Das damalige Statement der Chaostruppe lautete im Jahr 2018 folgendermassen:

«Nicht nur der spezifische Fall, sondern gerade auch die damit zusammenhängende Kontroverse hinsichtlich Diskriminierungsformen in Sprache und Musik sowie deren Relevanz für Kunstfreiheit sind Themenbereiche, die uns nun schon seit geraumer Zeit begleiten und intern viel diskutiert werden. Wir stecken eine beachtliche Menge an Ressourcen in das Reflektieren und Diskutieren von uns, unseren Liedern und Haltungsfragen. Sexismus ist hier eines der Themen, mit denen wir uns auseinandersetzen. Gleichzeitig ist uns durchaus bewusst geworden, dass wir für manche Menschen gegen aussen anders wirken mögen als gegen innen. Wir arbeiten daran, dass uns als Kollektiv problematisierende Wahrnehmungen diskutiert und aufgeklärt werden. Wenn der Widerstand gegen Diskriminierung in der Sprache konkret sein soll, wenn Haltungen, Inhalte oder Sprache problematisiert und verändert werden sollen, dann gilt es, das Gespräch zu suchen, zuzuhören, sich darauf einzulassen.»

[artikel=2]

[11] Bonez MC und die Homophobie

«Eine in dein Bein (Boom), Shotz fired / Du, sag deinem kleinen Bullen-Nuttensohn aus Bayern / Sag, du bist nicht schwul (Hah), bist du Meier? / Pack mal lieber wieder deine Hand an meine Eier (Schwuchtel)»

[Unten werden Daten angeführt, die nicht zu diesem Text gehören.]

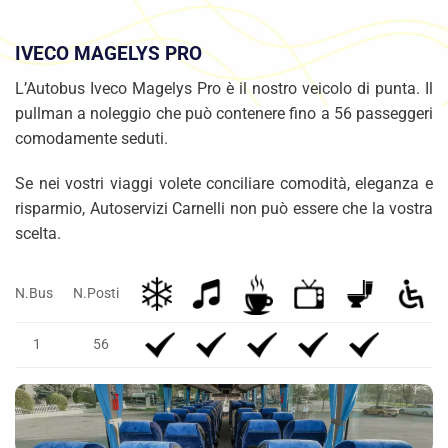
IVECO MAGELYS PRO
L’Autobus Iveco Magelys Pro è il nostro veicolo di punta. Il
pullman a noleggio che può contenere fino a 56 passeggeri
comodamente seduti.
Se nei vostri viaggi volete conciliare comodità, eleganza e
risparmio, Autoservizi Carnelli non può essere che la vostra
scelta.
N.Bus
N.Posti
1
56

Homophobie ist immer noch massentauglich. «Shotz Fired» von Bonez MC kann auf Platz vier der deutschen Charts vorstossen. Vor allem eine Line sorgte allerdings für einen Aufschrei. «Der Schwuchtel ins Bein geschossen» titelt beispielsweise das politische LGBT-Magazin queer.de. Auch Szene-Medien wie 16bars äusserten ihre Kritik. Ein paar Medienberichte später ist die Kritik auch schon wieder verflogen: In Deutschland ist Bonez MC immer noch mit gleich zwei Singles in den Top11 der Charts vertreten.

So betroffen diese diskriminierenden Fälle machen, genau so zeigen sie auch auf, dass Rap noch vieles vor sich hat, bis wir HipHop eine tolerante Kultur nennen können. Nicht nur Künstler*innen, sondern auch Hörer*innen müssen sich dieser Verantwortung bewusst werden.